JAKARTA - Ketua Dewan Ekonomi Nasional (DEN) Luhut Binsar Pandjaitan mengatakan penurunan tarif resiprokal Amerika Serikat (AS) dari 32 persen menjadi 19 persen membuat produk ekspor Indonesia lebih kompetitif di pasar global.
Menurutnya, penyesuaian tarif itu merupakan bagian dari langkah kebijakan yang bersifat strategis untuk memperkuat rantai pasok, menarik investasi berbasis nilai tambah, dan memperkuat posisi Indonesia sebagai mitra dagang yang dihormati.
"Kita tidak sedang memberi karpet merah untuk pihak luar, tetapi justru membuka jalan yang lebih besar bagi produk dan pelaku usaha Indonesia untuk bersaing di pasar global. Ini adalah diplomasi ekonomi dengan visi jangka panjang yang jelas, yang berlandaskan kepentingan nasional," ujar Luhut dalam keterangannya di Jakarta, Kamis (17/7/2025).
Dalam kesepakatan itu, Indonesia mengambil langkah strategis dengan menyederhanakan tarif terhadap sebagian besar produk impor dari AS. Langkah ini merupakan bagian dari pendekatan timbal balik yang dinilai terukur dan menguntungkan kedua belah pihak.
"Kebijakan ini bukanlah konsesi sepihak, melainkan strategi untuk membuka peluang investasi, mendorong transfer teknologi, dan memperluas akses pasar ekspor Indonesia secara lebih kompetitif," ujar Luhut.
DEN juga telah melakukan simulasi ekonomi dengan dua skenario utama, yakni dengan tarif 32 persen dan 19 persen.
Hasil simulasi menunjukkan bahwa skenario kedua memberikan dampak ekonomi yang jauh lebih positif.
Produk domestik bruto (PDB) diprediksi naik sebesar 0,5 persen, didorong oleh peningkatan investasi dan konsumsi.
Penyerapan tenaga kerja tumbuh sebesar 1,3 persen, sementara kesejahteraan masyarakat meningkat sebesar 0,6 persen.

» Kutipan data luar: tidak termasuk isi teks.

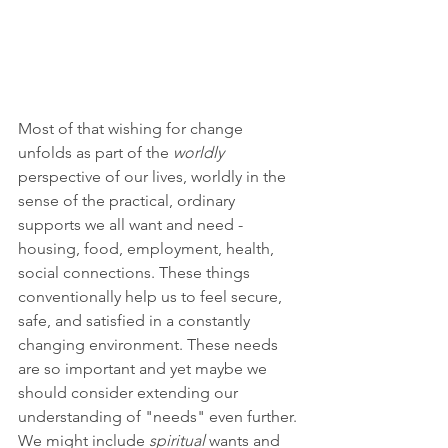
Most of that wishing for change 
unfolds as part of the 
worldly 
perspective of our lives, worldly in the 
sense of the practical, ordinary 
supports we all want and need - 
housing, food, employment, health, 
social connections. These things 
conventionally help us to feel secure, 
safe, and satisfied in a constantly 
changing environment. These needs 
are so important and yet maybe we 
should consider extending our 
understanding of "needs" even further. 
We might include 
spiritual 
wants and 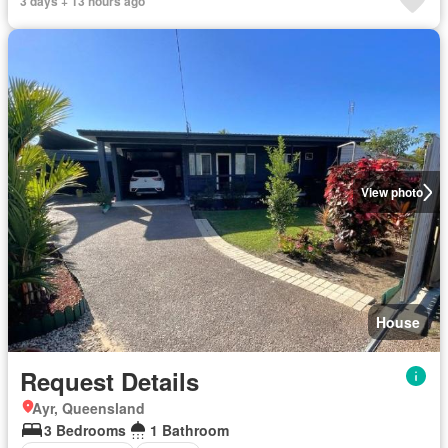
3 days + 13 hours ago
View photo
House
Request Details
Ayr, Queensland
3 Bedrooms
1 Bathroom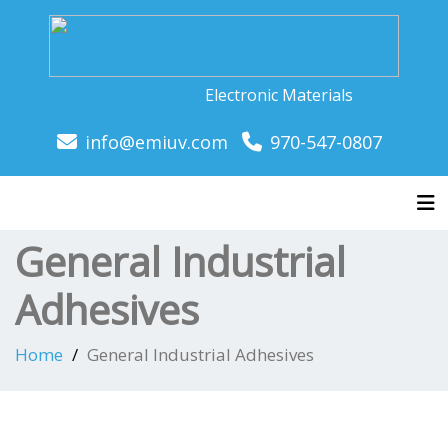
Electronic Materials
info@emiuv.com
970-547-0807
Tog
General Industrial
Adhesives
Home
General Industrial Adhesives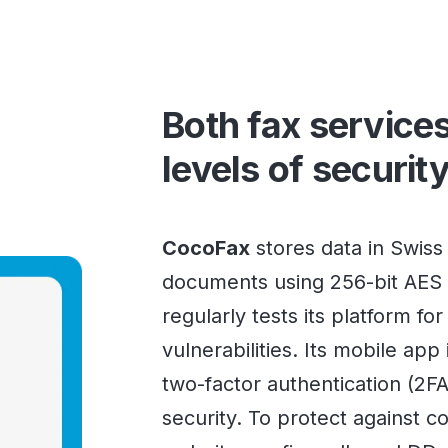
Both fax services
levels of securit
CocoFax
stores data in Swiss
documents using 256-bit AES 
regularly tests its platform fo
vulnerabilities. Its mobile app
two-factor authentication (2F
security. To protect against 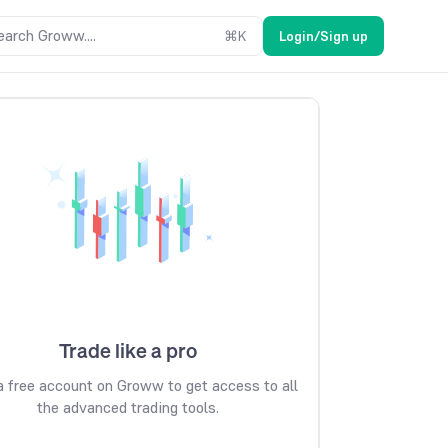
earch Groww....
⌘
K
Login/Sign up
Trade like a pro
 free account on Groww to get access to all
the advanced trading tools.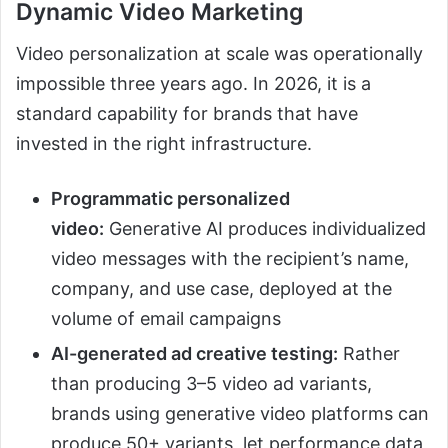
Dynamic Video Marketing
Video personalization at scale was operationally
impossible three years ago. In 2026, it is a
standard capability for brands that have
invested in the right infrastructure.
Programmatic personalized
video:
Generative AI produces individualized
video messages with the recipient’s name,
company, and use case, deployed at the
volume of email campaigns
AI-generated ad creative testing:
Rather
than producing 3–5 video ad variants,
brands using generative video platforms can
produce 50+ variants, let performance data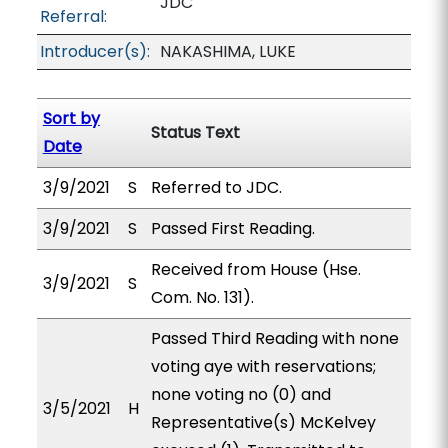
JDC
Referral:
Introducer(s):
NAKASHIMA, LUKE
Sort by
Status Text
Date
3/9/2021
S
Referred to JDC.
3/9/2021
S
Passed First Reading.
Received from House (Hse.
3/9/2021
S
Com. No. 131).
Passed Third Reading with none
voting aye with reservations;
none voting no (0) and
3/5/2021
H
Representative(s) McKelvey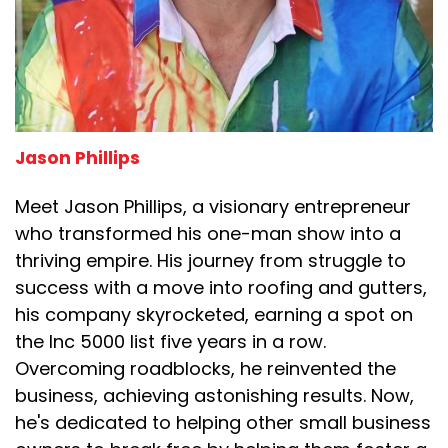
Jason Phillips
Meet Jason Phillips, a visionary entrepreneur
who transformed his one-man show into a
thriving empire. His journey from struggle to
success with a move into roofing and gutters,
his company skyrocketed, earning a spot on
the Inc 5000 list five years in a row.
Overcoming roadblocks, he reinvented the
business, achieving astonishing results. Now,
he's dedicated to helping other small business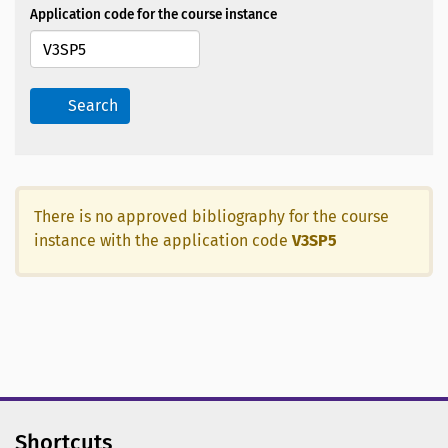
Application code for the course instance
Search
There is no approved bibliography for the course
instance with the application code
V3SP5
Shortcuts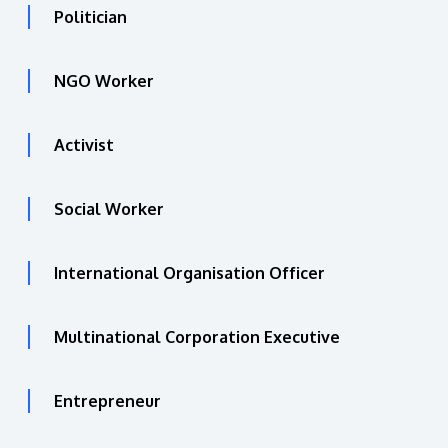
Politician
NGO Worker
Activist
Social Worker
International Organisation Officer
Multinational Corporation Executive
Entrepreneur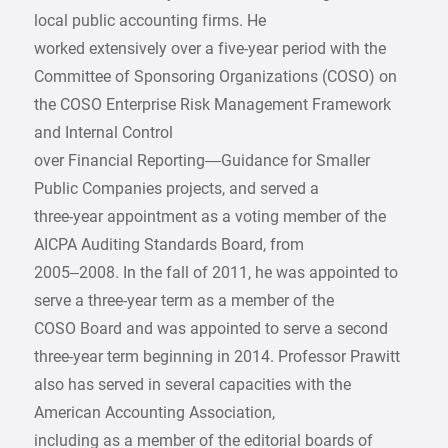
local public accounting firms. He
worked extensively over a five-year period with the
Committee of Sponsoring Organizations (COSO) on
the COSO Enterprise Risk Management Framework
and Internal Control
over Financial Reporting—Guidance for Smaller
Public Companies projects, and served a
three-year appointment as a voting member of the
AICPA Auditing Standards Board, from
2005–2008. In the fall of 2011, he was appointed to
serve a three-year term as a member of the
COSO Board and was appointed to serve a second
three-year term beginning in 2014. Professor Prawitt
also has served in several capacities with the
American Accounting Association,
including as a member of the editorial boards of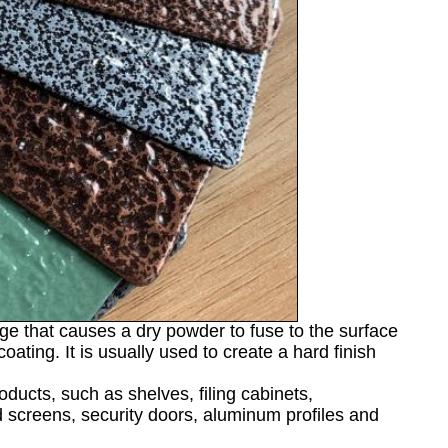
rge that causes a dry powder to fuse to the surface
ating. It is usually used to create a hard finish
ducts, such as shelves, filing cabinets,
nd screens, security doors, aluminum profiles and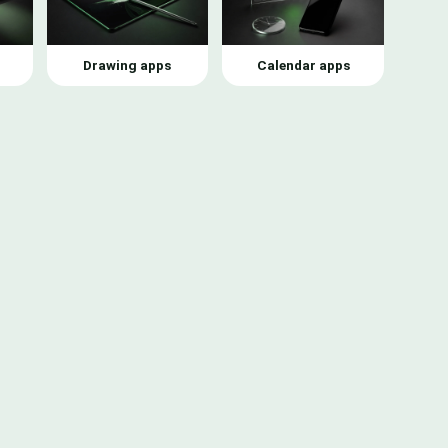
Drawing apps
Calendar apps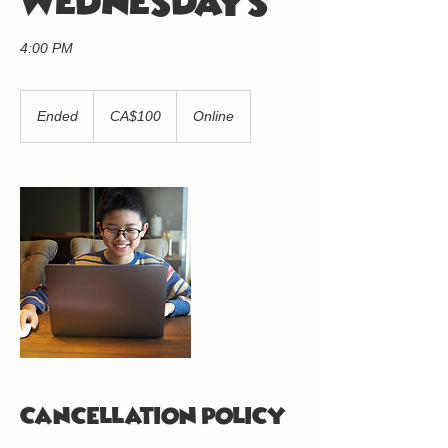
WEDNESDAYS
4:00 PM
100
Canadian
Ended
E
CA$100
Online
dollars
n
d
e
d
Cancellation Policy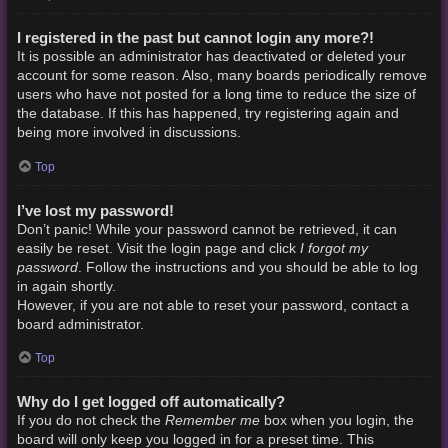
I registered in the past but cannot login any more?!
It is possible an administrator has deactivated or deleted your
account for some reason. Also, many boards periodically remove
users who have not posted for a long time to reduce the size of
the database. If this has happened, try registering again and
being more involved in discussions.
Top
I’ve lost my password!
Don’t panic! While your password cannot be retrieved, it can
I forgot my
easily be reset. Visit the login page and click
password
. Follow the instructions and you should be able to log
in again shortly.
However, if you are not able to reset your password, contact a
board administrator.
Top
Why do I get logged off automatically?
Remember me
If you do not check the
box when you login, the
board will only keep you logged in for a preset time. This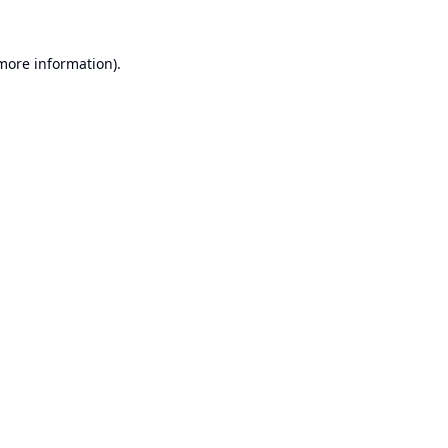
 more information).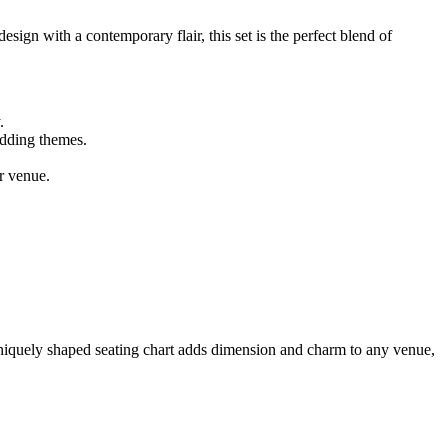
ign with a contemporary flair, this set is the perfect blend of
.
edding themes.
r venue.
 uniquely shaped seating chart adds dimension and charm to any venue,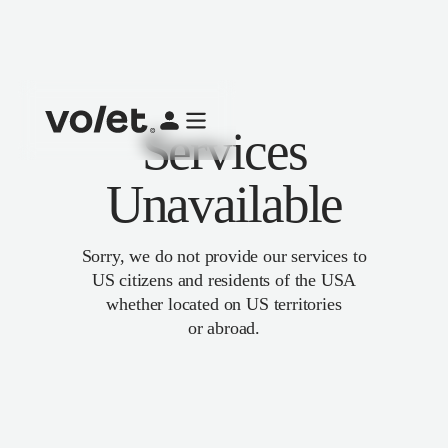
Services
Unavailable
Sorry, we do not provide our services to
US citizens and residents of the USA
whether located on US territories
or abroad.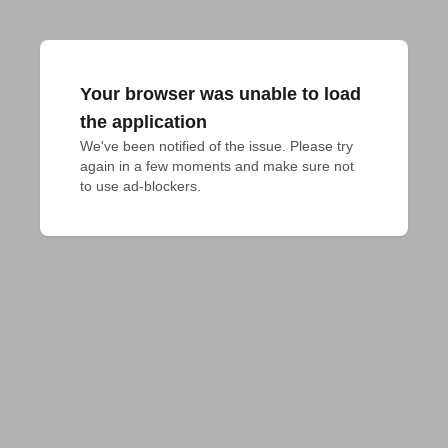
Your browser was unable to load
the application
We've been notified of the issue. Please try 
again in a few moments and make sure not 
to use ad-blockers.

Simulasi juga memperkirakan lonjakan investasi hingga 1,6 persen, yang menunjukkan potensi relokasi industri global ke Indonesia, terutama di sektor-sektor padat karya seperti tekstil, garmen, alas kaki, furnitur, serta perikanan.
"Indonesia menjadi negara dengan tambahan tarif AS paling rendah dibandingkan negara yang memiliki surplus perdagangan dengan AS dan juga diantara negara ASEAN lainnya. Ini tentunya memberikan kesempatan yang besar bagi Indonesia," kata Luhut.
Penurunan tarif itu pun dianggap membuka peluang besar bagi industri padat karya di Indonesia seperti tekstil dan produk tekstil, alas kaki, serta furnitur untuk memperluas akses pasar di AS dengan hambatan biaya yang lebih rendah.
Selain mendorong ekspor, kebijakan itu juga disebut berpotensi menarik minat investor asing untuk merelokasi industrinya ke Indonesia, demi memanfaatkan keunggulan tarif dalam mengakses pasar AS.
DEN juga melihat kesepakatan ini sebagai pijakan penting untuk mempercepat agenda deregulasi dan menurunkan biaya logistik serta produksi di dalam negeri (high cost economy).
Dengan demikian, bukan hanya ekspor yang terdorong, tetapi juga daya saing ekonomi nasional secara menyeluruh.
"DEN percaya bahwa arah kebijakan ekonomi nasional yang tepat dan berbasis data akan menjadi kunci dalam mengakselerasi pertumbuhan inklusif dan berdaya saing di era global," ujar Luhut.